Carol recalled Doug had been battling an illness for almost a year and was awaiting some answers. She remembered being in the Adoration Chapel at St. Joseph on a Wednesday morning in October 2014, when Doug called to say the medical test results were in. He was diagnosed with stage 4 pancreatic cancer.
“I wasn’t ready to accept the death of our only remaining son, whom we loved so desperately,” Carol said. She left the Chapel to tell the ladies in the Parish office the awful news.
The couple, who prayed faithfully for a cure, clung to the hope that chemotherapy and radiation or one of the clinical trials would put the cancer into remission and spare the life of their child. Following a two-year battle with cancer, Doug, who must have sensed finality, sat his parents down for a talk.
“About two weeks before he died, he told us the end was near for him. It wasn’t until then that acceptance came, and our prayers began to change, now asking God for a peaceful death for our son,” Carol said.
Doug, who sadly had fallen away from the Church following his brother’s death, had accepted Jesus back into his heart and received the Sacrament of Anointing of the Sick, which Carol said relieved so much fear for him. He passed away peacefully Aug. 24, 2016, with Carol sitting quietly by his side as she rested her hand on his chest.

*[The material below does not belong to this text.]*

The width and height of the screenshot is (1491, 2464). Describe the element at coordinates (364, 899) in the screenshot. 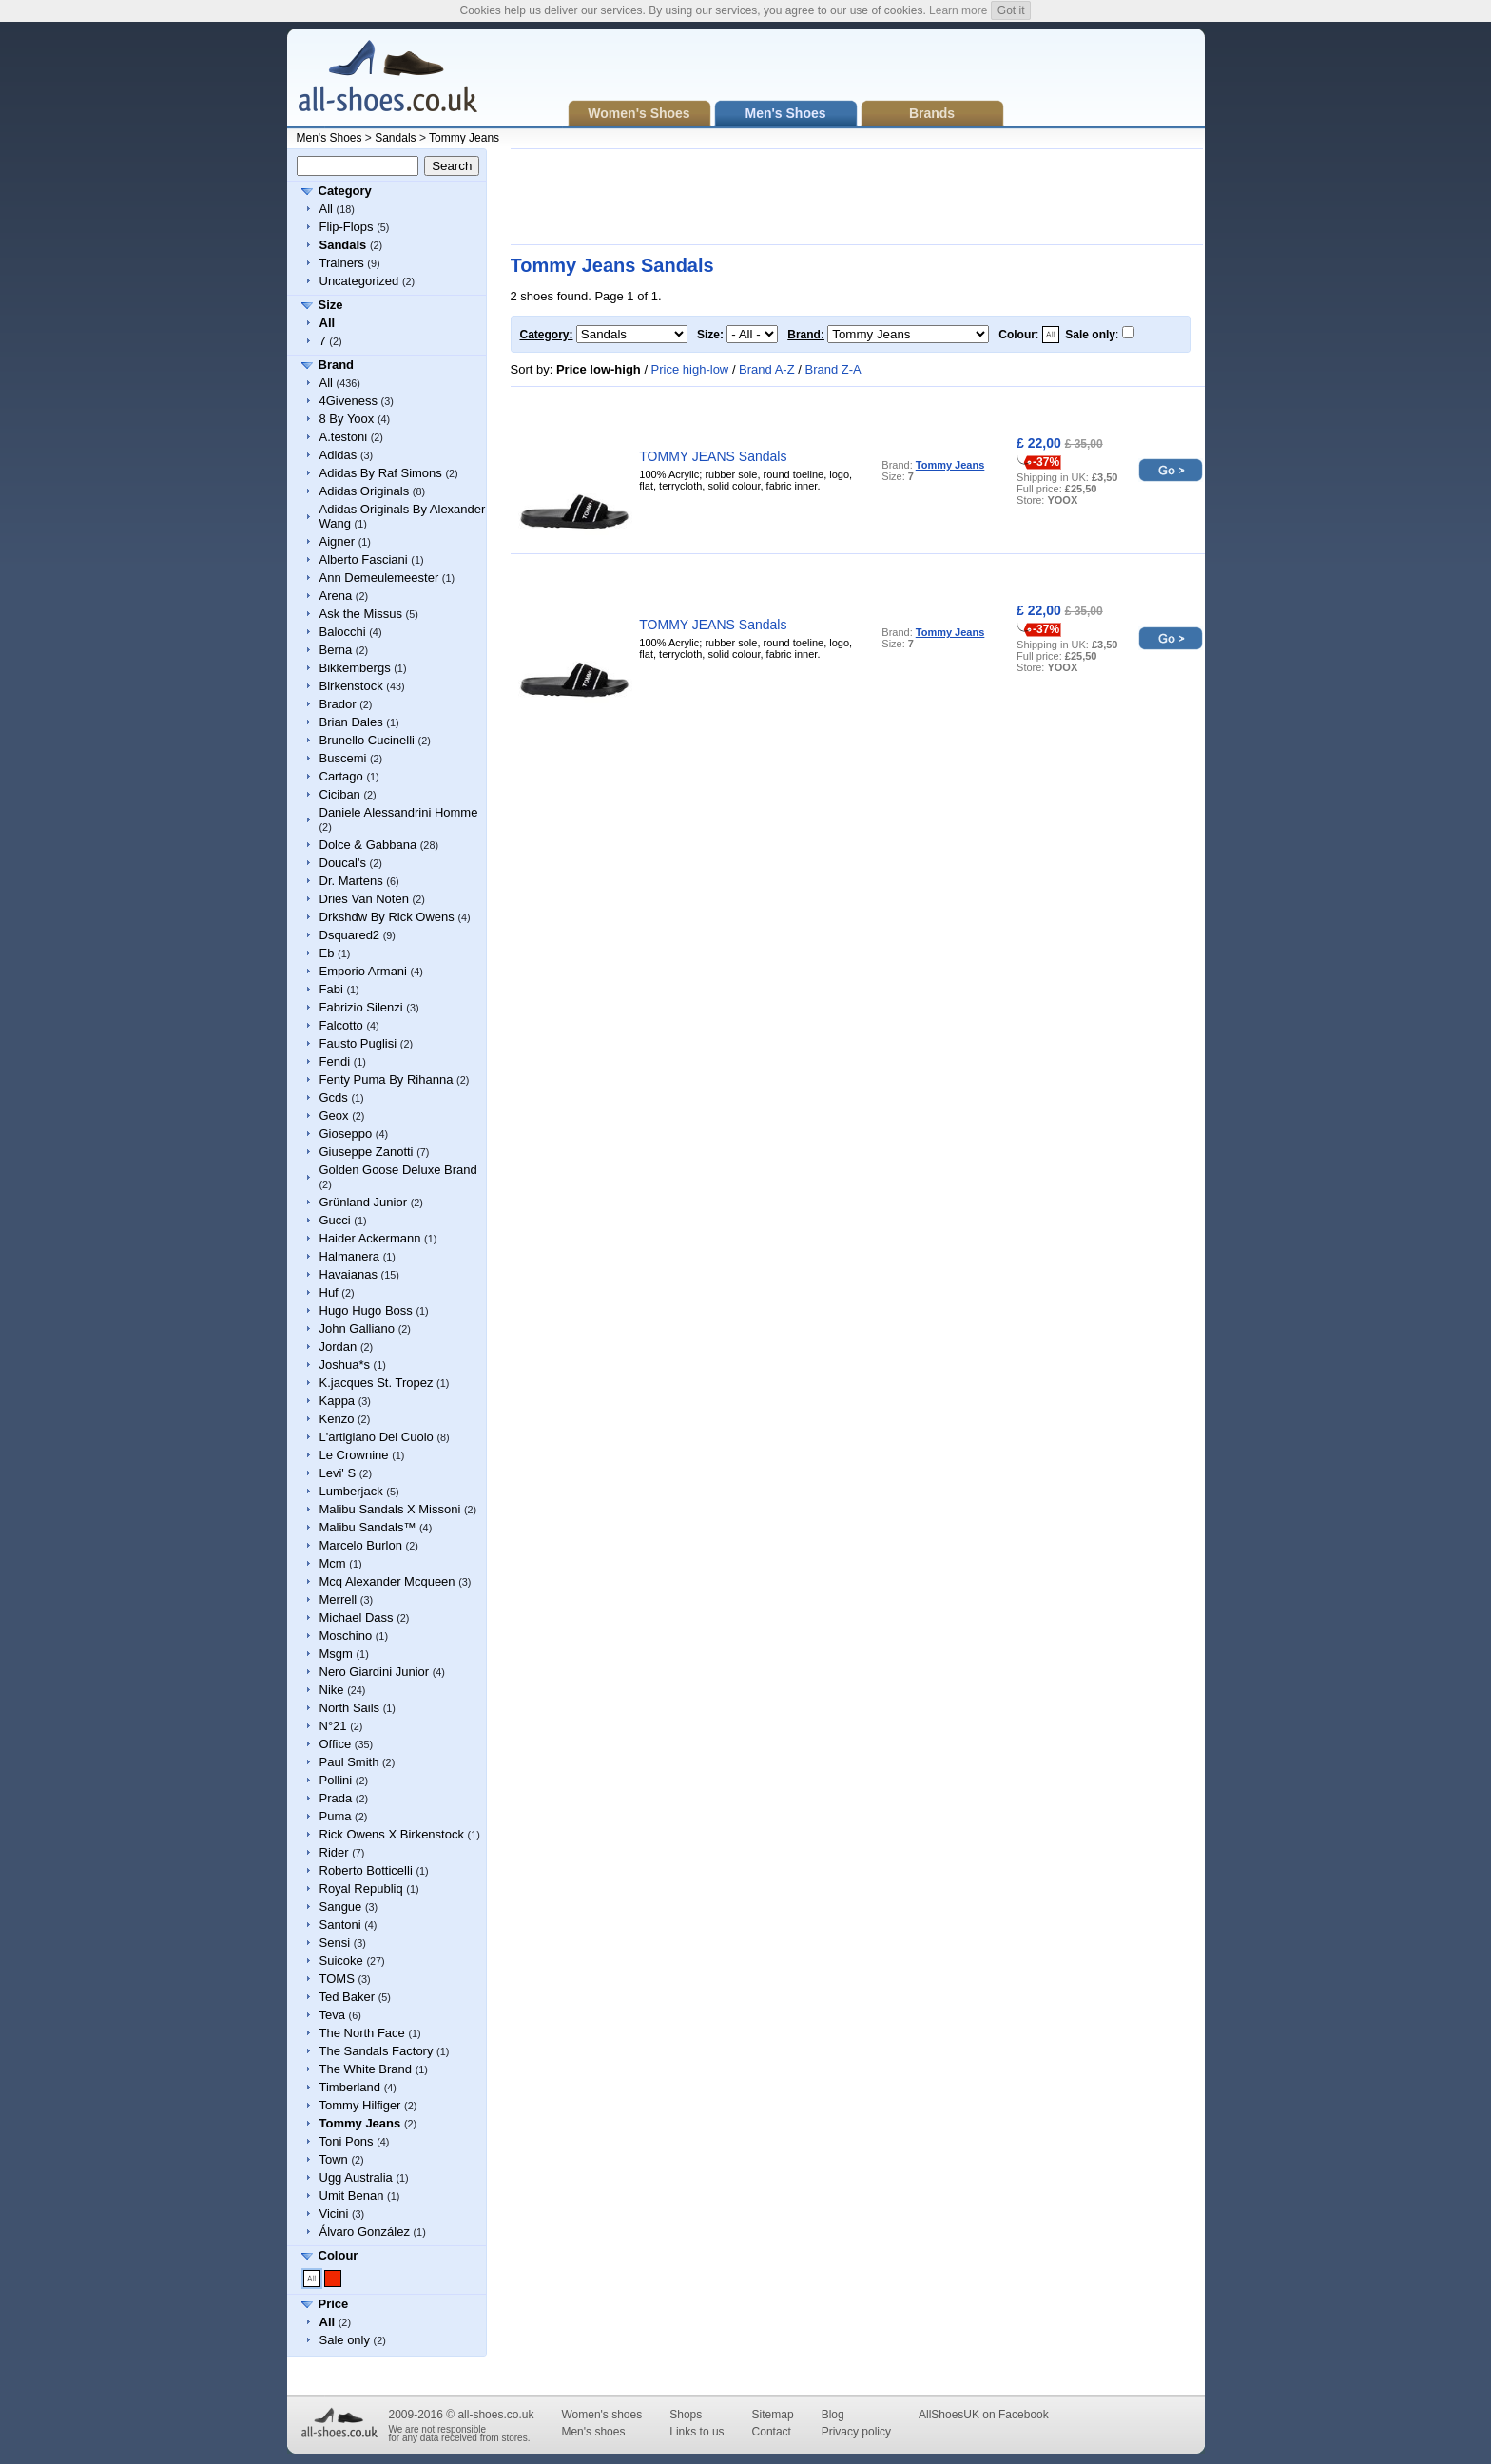

I see `Dries Van Noten` at that location.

The Delaneys are inspirational to many, not only for their strength through grieving the loss of two adult children, but they are a solid example of how to be strong in faith, and to love Jesus Christ wholeheartedly — not only during the good times.
Today, both Chuck and Carol keep their car full of supplies for the homeless — blankets, socks, towels and dry goods — as they go to work for Our Lord and Savior Jesus Christ.
“You never know who might need these things,” said Chuck. “It’s the only thing that keeps up going — this Church and helping someone else.”